= Task statement =
All lines from the one with "keine Beiträge geschrieb" to the end of the data: return those exactly, and only those.
### Data for this exercise
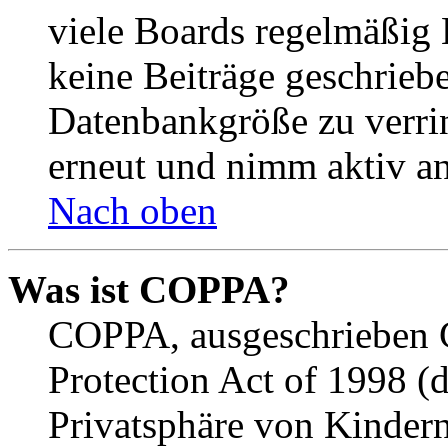
viele Boards regelmäßig B
keine Beiträge geschrieb
Datenbankgröße zu verrin
erneut und nimm aktiv an
Nach oben
Was ist COPPA?
COPPA, ausgeschrieben C
Protection Act of 1998 (
Privatsphäre von Kindern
######
= Output of the task =
keine Beiträge geschrieb
Datenbankgröße zu verrin
erneut und nimm aktiv an
Nach oben
Was ist COPPA?
COPPA, ausgeschrieben C
Protection Act of 1998 (
Privatsphäre von Kindern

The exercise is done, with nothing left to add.